Nintendo’s Wii U touch controller has poor battery life, cannot work away from the mothership and won’t play games on its own. Minus points for Nintendo.
Then there’s Sony’s Playstation Vita. The Vita has been designed for use as a second screen for the Playstation 4 and does this very well, even streaming the games over local Wi-Fi with little latency or audio issues, allowing you to play almost every single PS4 title from the comfort of your bed. The Vita also has a roster of over nine hundred games, chock full of action and suspense and wonder – and they all run natively on the console, so it works even when away from home.
The Vita also has augmented reality features and has a bunch of gyroscopes and accelerometers to figure out what you’re doing to it in physical space and time. As a bonus, the 3G version also allows you to play multiplayer matches with other people on the net from any location in the world.
The Wii U’s touch pad, again, won’t play games on its own. The Wii U itself doesn’t even have a lot of third-party AAA games on offer and won’t run on a 3G connection by itself. It won’t fit into your pocket either. Minus points for Nintendo again.
What does Nintendo need to do to save their console endeavor? The Wii U is an answer to a problem gamers haven’t yet needed to be addressed. I doubt many people do use the second screen functionality that Microsoft’s offering with Smart Glass. I don’t think many people bought a Shield because it was a limited initial run from Nvidia to see if they could make any money off, essentially, a reference design that they hope others will follow.

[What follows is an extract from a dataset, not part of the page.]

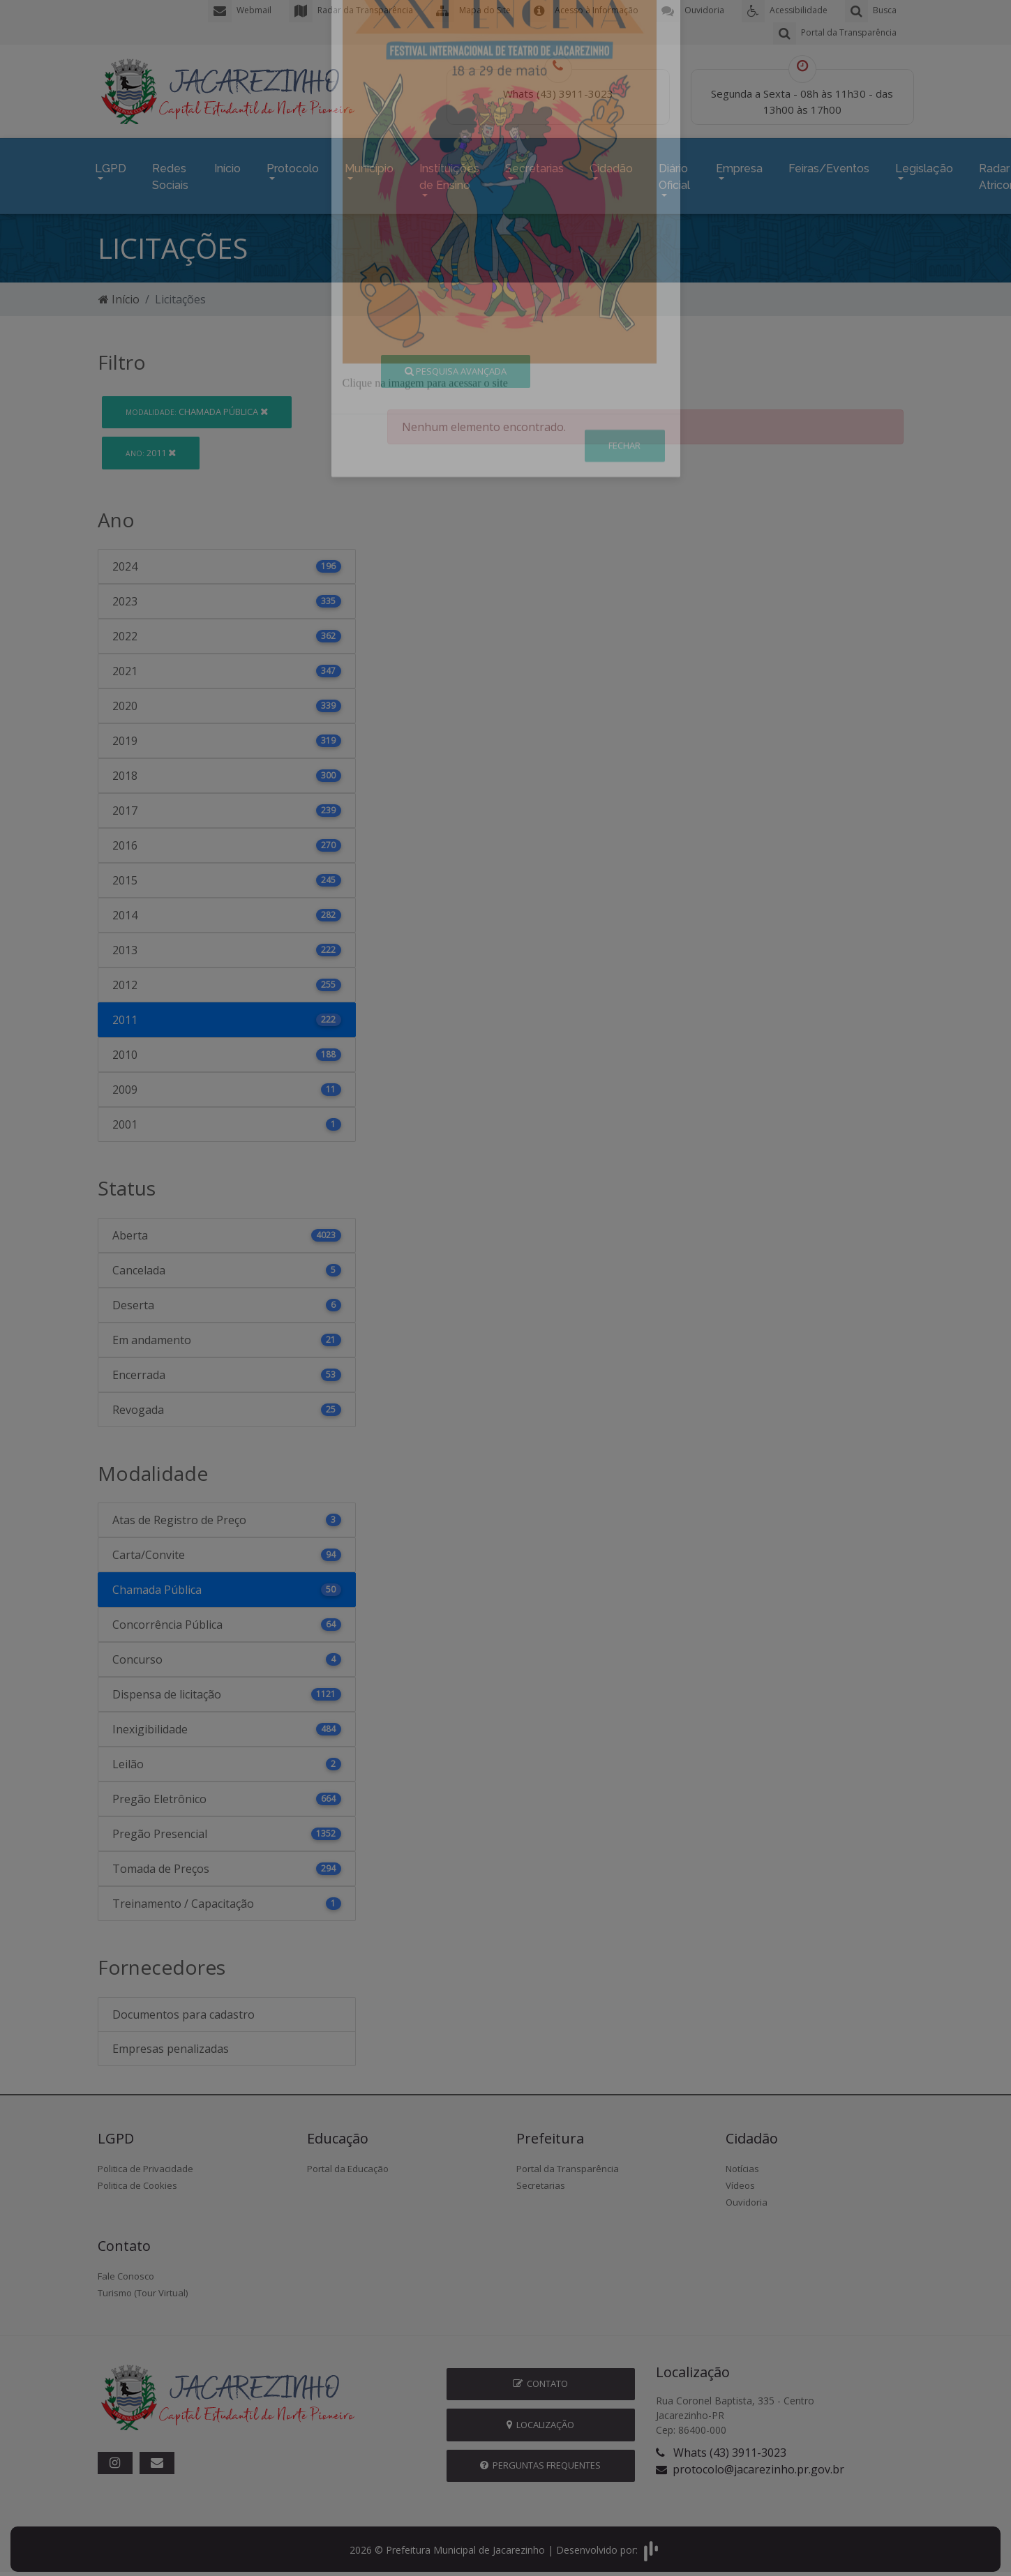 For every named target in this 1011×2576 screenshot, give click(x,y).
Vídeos (740, 2179)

I do think that more people will buy into the Vita now thanks to the announced price drops on the memory card, the console itself and the streaming functionality. Before, it was just too expensive to justify unless you already had a PS Plus subscription. And sure, the Vita’s ability to stream game while the TV is being used for other things is a direct clone of the Wii U’s ability to do the exact same thing. But the Wii U is just not as versatile.
For Nintendo, they have come to a crossroads where they need to decide carefully what to do next. The obvious choice would be to drop their prices across the board – make the 8GB Wii U priced at around R2500 and the 32GB Premium version R3500. Drop the pricing of peripherals, offer incentives to buy games online and get Pokemon on there already.
They also need more developers on board to support the Wii U and they need to make development kits and software support more accessible. There’s a lot of things that they can do before E3 next year that can turn around their fortunes and perhaps they needed a bad initial run to realise that despite their fan base, Nintendo isn’t immune to failing at something.
All they needed to do, really is look at the PS3 as an example. Sony’s overconfidence thanks to immense market share gained from the PS1 and PS2 made them do a lot of things in haste and their refusal to listen to the public, or even acknowledge the needs of game developers cost them in the long run.